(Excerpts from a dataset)
----

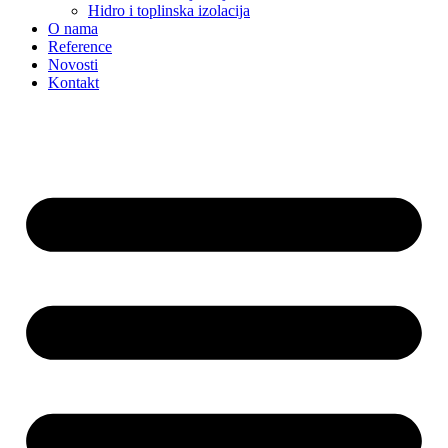
Hidro i toplinska izolacija
O nama
Reference
Novosti
Kontakt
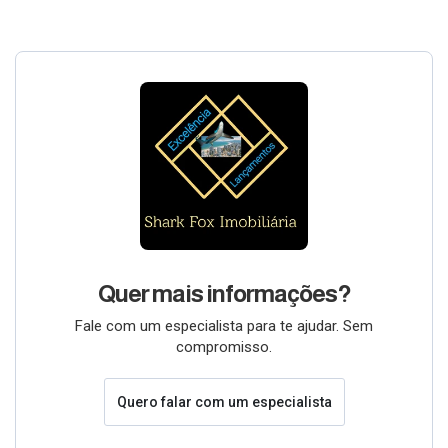
Quer mais informações?
Fale com um especialista para te ajudar. Sem
compromisso.
Quero falar com um especialista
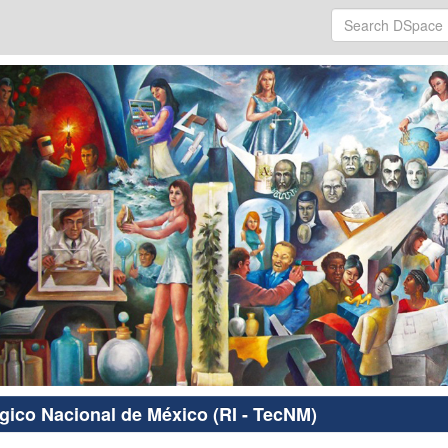
ógico Nacional de México (RI - TecNM)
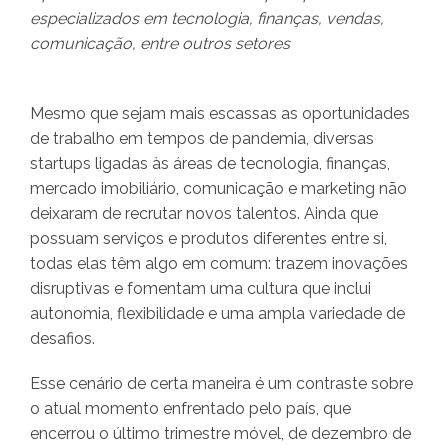
especializados em tecnologia, finanças, vendas,
comunicação, entre outros setores
Mesmo que sejam mais escassas as oportunidades
de trabalho em tempos de pandemia, diversas
startups ligadas às áreas de tecnologia, finanças,
mercado imobiliário, comunicação e marketing não
deixaram de recrutar novos talentos. Ainda que
possuam serviços e produtos diferentes entre si,
todas elas têm algo em comum: trazem inovações
disruptivas e fomentam uma cultura que inclui
autonomia, flexibilidade e uma ampla variedade de
desafios.
Esse cenário de certa maneira é um contraste sobre
o atual momento enfrentado pelo país, que
encerrou o último trimestre móvel, de dezembro de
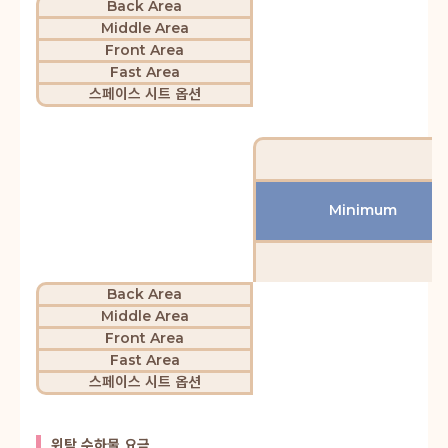
Back Area
Middle Area
Front Area
Fast Area
스페이스 시트 옵션
Minimum
Back Area
Middle Area
Front Area
Fast Area
스페이스 시트 옵션
위탁 수하물 요금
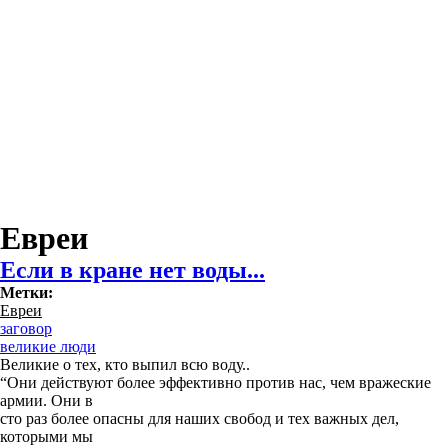
Евреи
Если в кране нет воды...
Метки:
Евреи
заговор
великие люди
Великие о тех, кто выпил всю воду..
“Они действуют более эффективно против нас, чем вражеские
армии. Они в
сто раз более опасны для наших свобод и тех важных дел,
которыми мы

----

#### Instructions to follow
Emit the lines of the data above from the one containing "startups ligadas às" through its final line, both endpoints included. Pictures do not belong in the output.

#### Answer to this task
startups ligadas às áreas de tecnologia, finanças,
mercado imobiliário, comunicação e marketing não
deixaram de recrutar novos talentos. Ainda que
possuam serviços e produtos diferentes entre si,
todas elas têm algo em comum: trazem inovações
disruptivas e fomentam uma cultura que inclui
autonomia, flexibilidade e uma ampla variedade de
desafios.
Esse cenário de certa maneira é um contraste sobre
o atual momento enfrentado pelo país, que
encerrou o último trimestre móvel, de dezembro de
Back Area
Middle Area
Front Area
Fast Area
스페이스 시트 옵션
Minimum
Back Area
Middle Area
Front Area
Fast Area
스페이스 시트 옵션
위탁 수하물 요금
Евреи
Если в кране нет воды...
Метки:
Евреи
заговор
великие люди
Великие о тех, кто выпил всю воду..
“Они действуют более эффективно против нас, чем вражеские
армии. Они в
сто раз более опасны для наших свобод и тех важных дел,
которыми мы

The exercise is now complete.